**RECORD EXTRACTS:**
^^^^^^^^

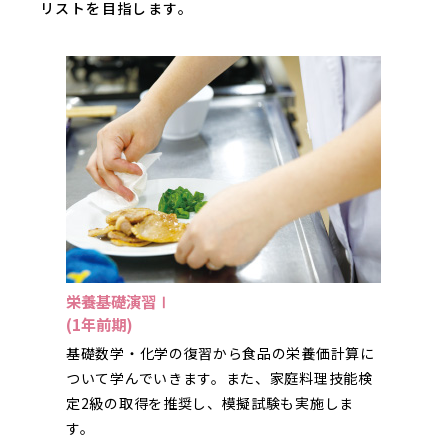
リストを目指します。
栄養基礎演習Ⅰ
(1年前期)
基礎数学・化学の復習から食品の栄養価計算に
ついて学んでいきます。また、家庭料理技能検
定2級の取得を推奨し、模擬試験も実施しま
す。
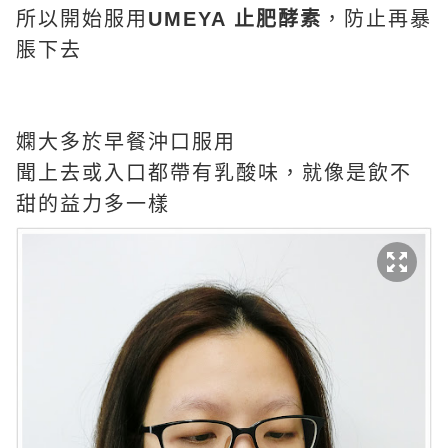
所以開始服用
UMEYA 止肥酵素
，防止再暴
脹下去
嫻大多於早餐沖口服用
聞上去或入口都帶有乳酸味，就像是飲不
甜的益力多一樣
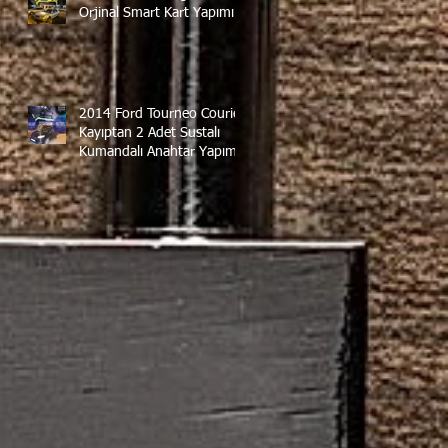
Orjinal Smart Kart Yapımı
2014 Ford Tourneo Courier
Kayıptan 2 Adet Sustalı
Kumandalı Anahtar Yapımı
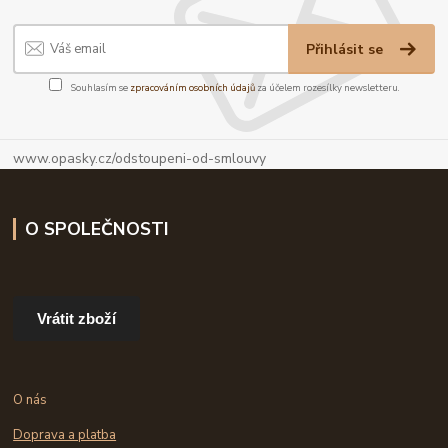
Přihlásit se
Souhlasím se
zpracováním osobních údajů
za účelem rozesílky newsletteru.
www.opasky.cz/odstoupeni-od-smlouvy
O SPOLEČNOSTI
Vrátit zboží
O nás
Doprava a platba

^^^^^^^^

**WHAT IS NEEDED:** Include the first line of the records, the line containing "zpracováním osobních údajů", and every line between them, repeated exactly. Skip the pictures.

**EXERCISE RESULT:**
リストを目指します。
栄養基礎演習Ⅰ
(1年前期)
基礎数学・化学の復習から食品の栄養価計算に
ついて学んでいきます。また、家庭料理技能検
定2級の取得を推奨し、模擬試験も実施しま
す。
所以開始服用
UMEYA 止肥酵素
，防止再暴
脹下去
嫻大多於早餐沖口服用
聞上去或入口都帶有乳酸味，就像是飲不
甜的益力多一樣
Orjinal Smart Kart Yapımı
2014 Ford Tourneo Courier
Kayıptan 2 Adet Sustalı
Kumandalı Anahtar Yapımı
Přihlásit se
Souhlasím se
zpracováním osobních údajů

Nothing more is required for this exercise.